### Exercise details
How many lines of the records hold the string "nghiệp"? Reply with the number alone.

Extracted page text data:

————————

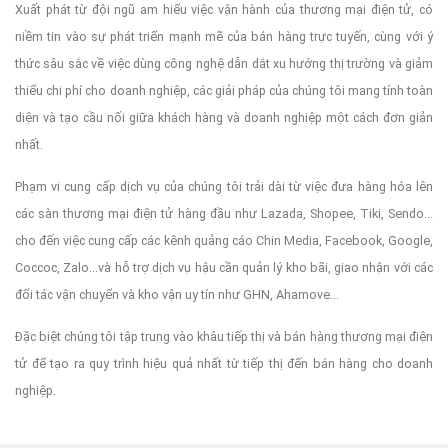
Xuất phát từ đội ngũ am hiểu việc vận hành của thương mại điện tử, có
niềm tin vào sự phát triển mạnh mẽ của bán hàng trực tuyến, cùng với ý
thức sâu sắc về việc dùng công nghệ dẫn dắt xu hướng thị trường và giảm
thiểu chi phí cho doanh nghiệp, các giải pháp của chúng tôi mang tính toàn
diện và tạo cầu nối giữa khách hàng và doanh nghiệp một cách đơn giản
nhất.
Phạm vi cung cấp dịch vụ của chúng tôi trải dài từ việc đưa hàng hóa lên
các sàn thương mại điện tử hàng đầu như Lazada, Shopee, Tiki, Sendo...
cho đến việc cung cấp các kênh quảng cáo Chin Media, Facebook, Google,
Coccoc, Zalo...và hỗ trợ dịch vụ hậu cần quản lý kho bãi, giao nhận với các
đối tác vận chuyển và kho vận uy tín như GHN, Ahamove...
Đặc biệt chúng tôi tập trung vào khâu tiếp thị và bán hàng thương mại điện
tử để tạo ra quy trình hiệu quả nhất từ tiếp thị đến bán hàng cho doanh
nghiệp.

————————

### Task solution
3